Introduction of TiDB Architecture
Last updated
Last updated
Understanding TiDB talks about the architecture of TiDB, the modules it consists of, and the responsibility of each module.
When people refer to TiDB, they usually refer to the entire TiDB distributed database that includes three components: the TiDB stateless server, the Placement Driver (PD) server, and the storage server, TiKV or TiFlash. The TiDB server does not store data; it only computes and processes SQL queries. The PD server is the managing components of the entire cluster. The storage server is responsible for persistently storing data.
Let's see an architecture graph from TiDB stateless server's perspective.
As you can see, TiDB is a SQL engine that supports the MySQL protocol with some kind of distributed KV storage engine that supports transactions as the underlying storage.
Here come three significant questions.
How to support MySQL protocol?
How to communicate with storage engine, store and load data?
How to implement SQL functions?
This section will start with a few of brief descriptions of what modules TiDB has and what they do, and then put them together to answer these three questions.
TiDB source code is fully hosted on Github, you can see all the information from the repository homepage. The whole repository is developed in Golang and divided into many packages according to functional modules.
Most of the packages export services in the form of interfaces, and most of the functionality is concentrated in one package. But there are packages that provide basic functionality and are dependent on many packages, so these packages need special attention.
The main method of TiDB locates in tidb-server/main.go
, which defines how the service is started.
The build system of the entire project can be found in the Makefile
.
In addition to the code, there are many test cases, which can be found with suffix _test.go
. There is also toolkit under the cmd
directory for doing performance tests or constructing test data.
TiDB has a number of modules. Table below is an overview that shows what each module does, and if you want to see the code for the relevant function, you can find the corresponding module directly.

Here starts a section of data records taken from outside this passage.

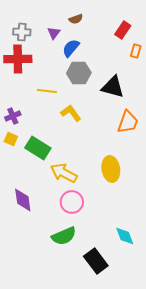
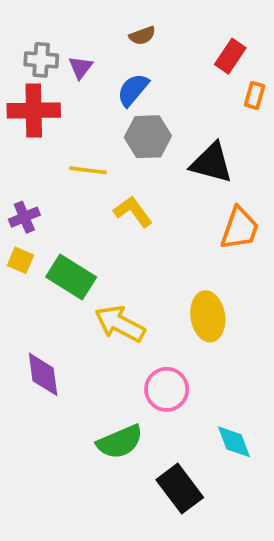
purple triangle: (54, 33) -> (81, 67), moved
pink circle: (72, 202) -> (167, 389), moved

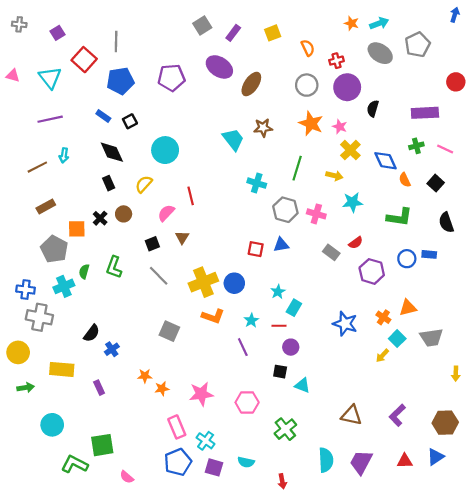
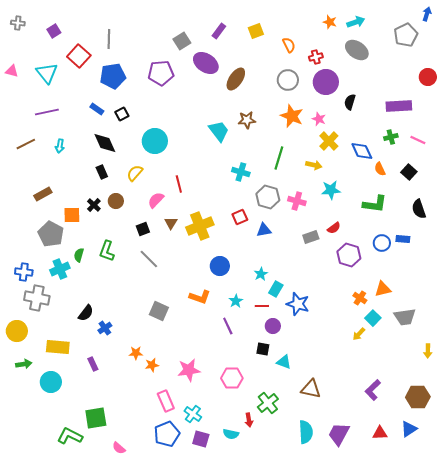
gray square: (202, 25) -> (182, 41), moved
gray pentagon: (417, 45) -> (406, 35), moved
brown line: (37, 167) -> (26, 144), moved
red square: (256, 249) -> (240, 217), moved, turned -35
gray rectangle: (331, 252) -> (311, 237), turned -56
yellow cross: (203, 282) -> (200, 226), moved
blue star: (345, 324) -> (298, 304), moved
brown triangle: (351, 415) -> (311, 389), moved
cyan circle: (52, 425) -> (51, 382), moved
red arrow: (282, 481) -> (249, 420), moved

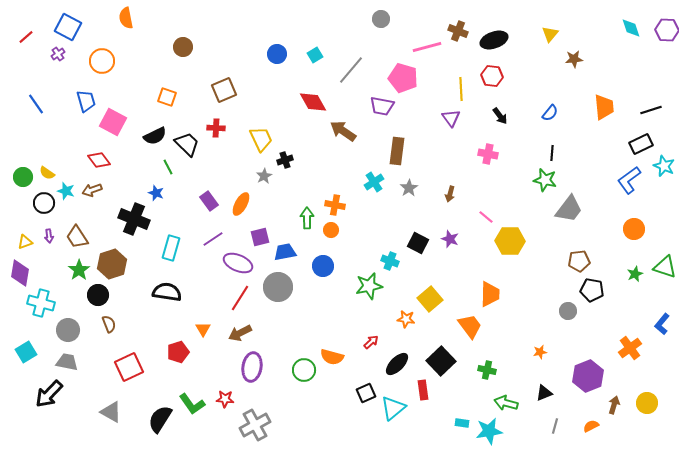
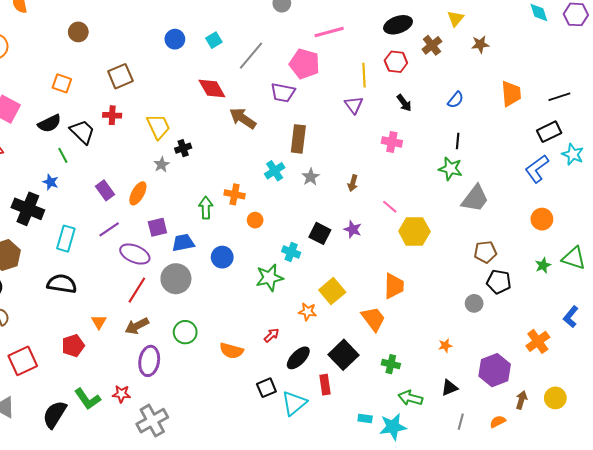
brown cross: (458, 31) -> (432, 45), moved, turned 30
orange circle: (331, 230) -> (255, 220), moved
green circle: (304, 370) -> (185, 332), moved

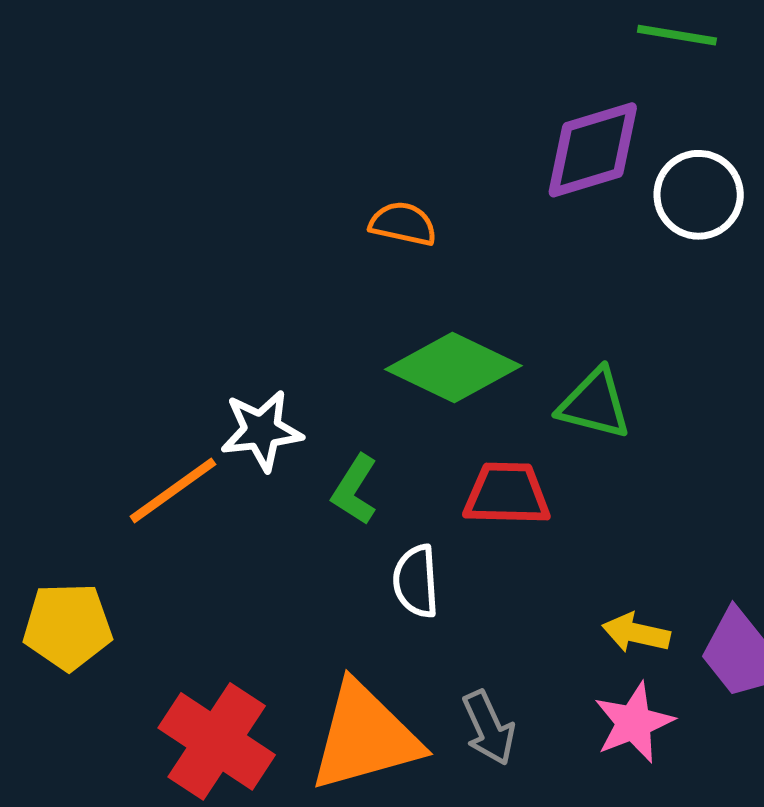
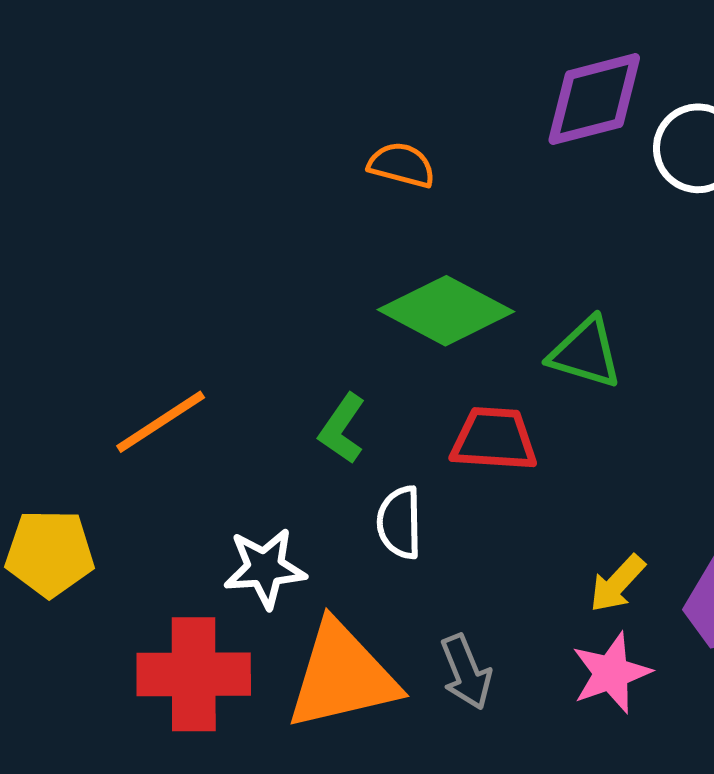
white star: (262, 431) -> (265, 568), moved
yellow arrow: (636, 633) -> (617, 583), turned -62
red cross: (217, 741) -> (194, 674), turned -36

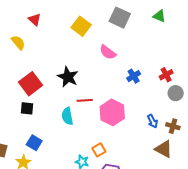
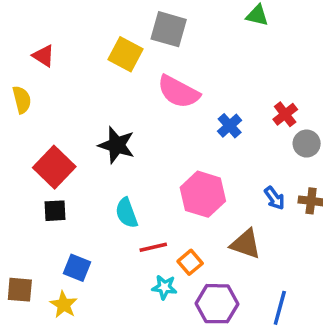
gray square: (120, 18) -> (169, 29), moved
yellow semicircle: (18, 42) -> (22, 100), turned 35
pink semicircle: (108, 52) -> (178, 92), size x1.4
red line: (85, 100) -> (153, 247), moved
brown triangle: (164, 149) -> (246, 244), moved

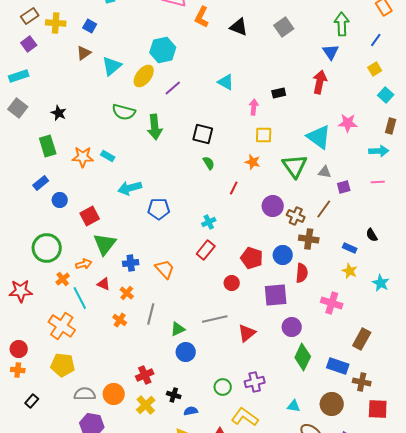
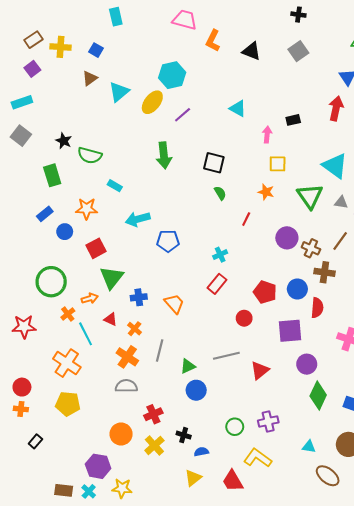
green semicircle: (124, 112) -> (90, 155), moved
orange star: (83, 157) -> (87, 209), moved
orange cross: (120, 320) -> (127, 357), size x1.5
gray semicircle: (85, 394) -> (126, 386), moved

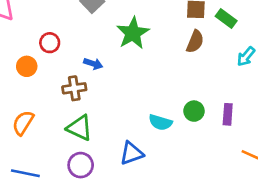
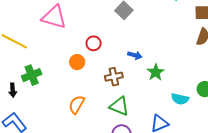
green star: (133, 33) -> (156, 72), moved, size x0.7
blue arrow: (93, 64) -> (135, 55), moved

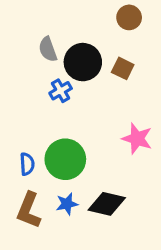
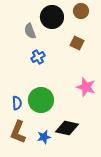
black circle: (83, 62) -> (52, 17), moved
blue star: (67, 204) -> (44, 137), moved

Handles all global sql bind operations, and caches the sql bind info from storage.
The configuration definition.
The execution logic of data definition language (DDL).
The abstraction of the distributed computing interfaces to isolate the logic between the executor and the TiKV client
The abstraction of a storage space in which databases and tables can be created. Like namespace, databases with the same name can exist in different domains. In most cases, a single TiDB instance only creates one Domain instance with details about the information schema and statistics.
The definition of MySQL error code, error message, and error summary.
The operator related code that contains the execution logic of most statements.
The expression-related code that contains various operators and built-in functions.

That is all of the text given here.